Examples of attributes that an ABAC system could have available to it
Let’s add code to the same method to help us further explore the capabilities of an ABAC-based system.
# Convenience function to get the value of an attribute that a rule is
# referring to (e.g. `Environment.business_hours`)
def get_attribute_value_from_entity(rule: Rule, entities: list):
for entity in entities:
if rule.entity_name == type(entity).__name__:
return getattr(entity, rule.attribute_name)
# A class to hold System attributes
@dataclass
class Environment:
business_hours: bool # Is the current time within business hours
# We want to test a few individual policies. We'll do that by redefining
# abac_authorizer with different combinations of Policy and Environment
# objects
def get_system(
policy: Policy,
records: list[Record],
env: Environment = Environment(True)
) -> System:
def abac_authorizer(
principal: Principal, action: Action, record: Record[NoneType]
) -> bool:
if (policy.has_principal(principal.id) and
policy.has_action(action)):
for rule in policy.rules:
value = get_attribute_value_from_entity(
rule, [record, record.metadata, env, principal]
)
if operators[rule.operator](value, rule.compare_value):
return True
return False
return System(records, abac_authorizer)
# Let's see if we can create some interesting policies ...
# Policy 1: Alice can only access Records during business hours
business_hours_policy = Policy(
"BusinessHoursAccess",
{alice.id},
{Action.READ},
[Rule("Environment", "business_hours", "true")],
)
# Should be able to access during business hours
system = get_system(business_hours_policy, records, Environment(True))

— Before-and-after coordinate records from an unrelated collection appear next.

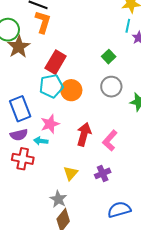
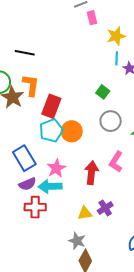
orange L-shape: (43, 22) -> (31, 85), moved
cyan arrow: (41, 141) -> (50, 186), size x1.6
pink L-shape: (110, 141) -> (116, 162), moved
yellow triangle: (71, 173) -> (85, 213), turned 49
purple cross: (103, 173) -> (105, 208), moved

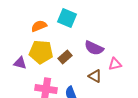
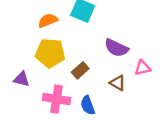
brown rectangle: (65, 57) -> (80, 70), moved
purple triangle: (20, 63) -> (22, 79), moved

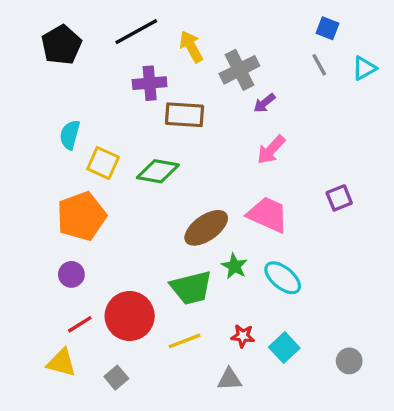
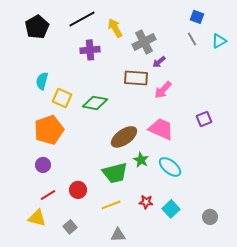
brown rectangle: (185, 115) -> (136, 78), moved
red circle: (130, 316) -> (78, 190), size x0.6
gray triangle: (229, 379) -> (118, 235), moved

assert system.get(1, alice)
# Should not be able to access after business hours
system = get_system(business_hours_policy, records, Environment(False))

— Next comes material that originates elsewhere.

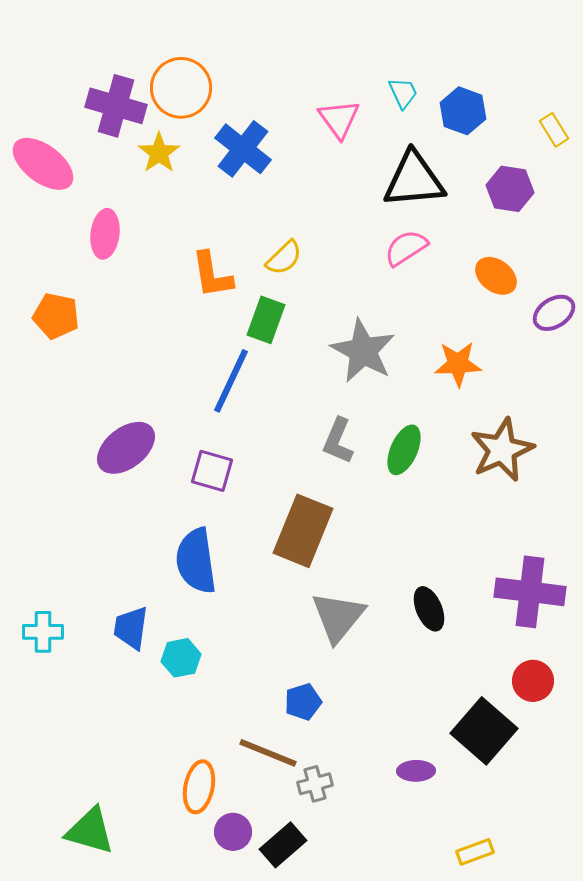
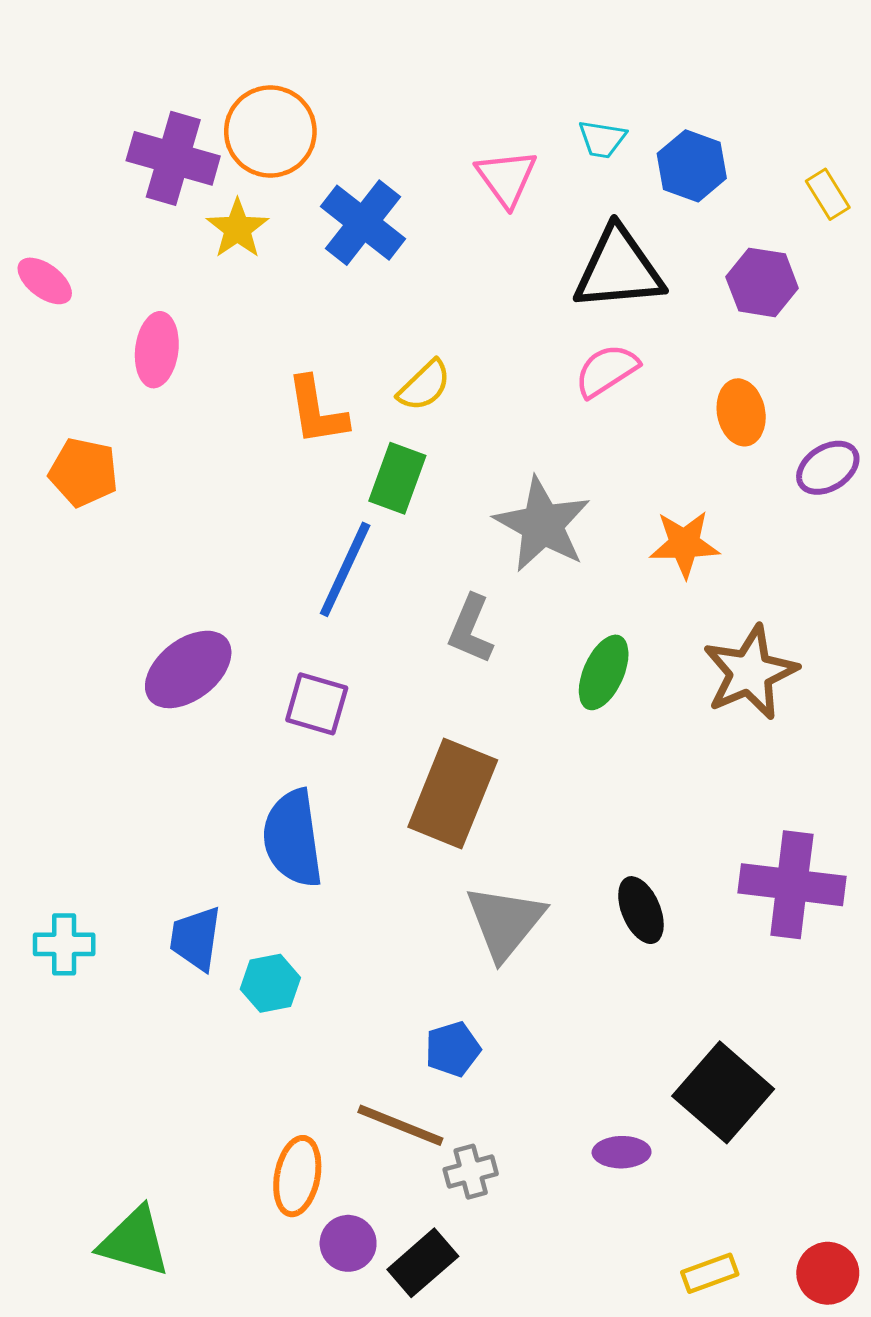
cyan trapezoid: (403, 93) -> (602, 139), turned 124
pink ellipse: (43, 164) -> (45, 281), moved, size x0.6
orange ellipse: (496, 276) -> (741, 412), turned 42
gray L-shape: (338, 441) -> (471, 629), moved
red circle: (533, 681) -> (828, 1273), moved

assert not system.get(1, alice)
# Policy 2: Make sure we ignore `Record`s where the user opted out
# Let's start by attaching opt out attributes to each record
@dataclass
class RecordAttributes:
user_opt_out: bool
# Create a set of `Record`s with an attribute that indicates whether the
# user has opted out of email correspondence
opt_outs: list[Record[RecordAttributes]] = records_with_metadata(
(RecordAttributes(True), RecordAttributes(False))
)
opt_out_policy = Policy(
"IgnoreOptOuts",
{alice.id},
{Action.READ},
[Rule("RecordAttributes", "user_opt_out", "false")],
)
system = get_system(opt_out_policy, opt_outs)
# Should not be able to access the first record (user_opt_out == True)
assert not system.get(1, alice)
# Should be able to access the second record (user_opt_out == False)
assert system.get(2, alice)
# Policy 3: Sorry Bob
no_bobs = Policy(
"NoBobs",
{bob.id},
{Action.READ},
[Rule("Principal", "name", "!=", bob.name)],
)
system = get_system(no_bobs, records)
assert not system.get(1, bob)
assert not system.get(2, bob)
bob.name = "Robert"
assert system.get(1, bob)
# Still passing!
# main.py::test_abac PASSED
Hopefully these examples provide a glimpse into the power and flexibility of ABAC. Modern ABAC systems include RBAC capabilities so you can get the power of conditional policies combined with the flexibility of hierarchies. They also include much more expressive policy languages than I’ve created here. Check out XACML to get an idea of how expressive ABAC policies can be.
If you’ve spent anytime managing access for software systems, you almost certainly used some version of ABAC and RBAC so these mechanisms should be familiar to you. The point to coding some of this logic is to set the foundation for exploring Purpose Based Access Control which requires capabilities of ABAC to create Conditional Roles. Look for a code-heavy exploration of PBAC in a future post.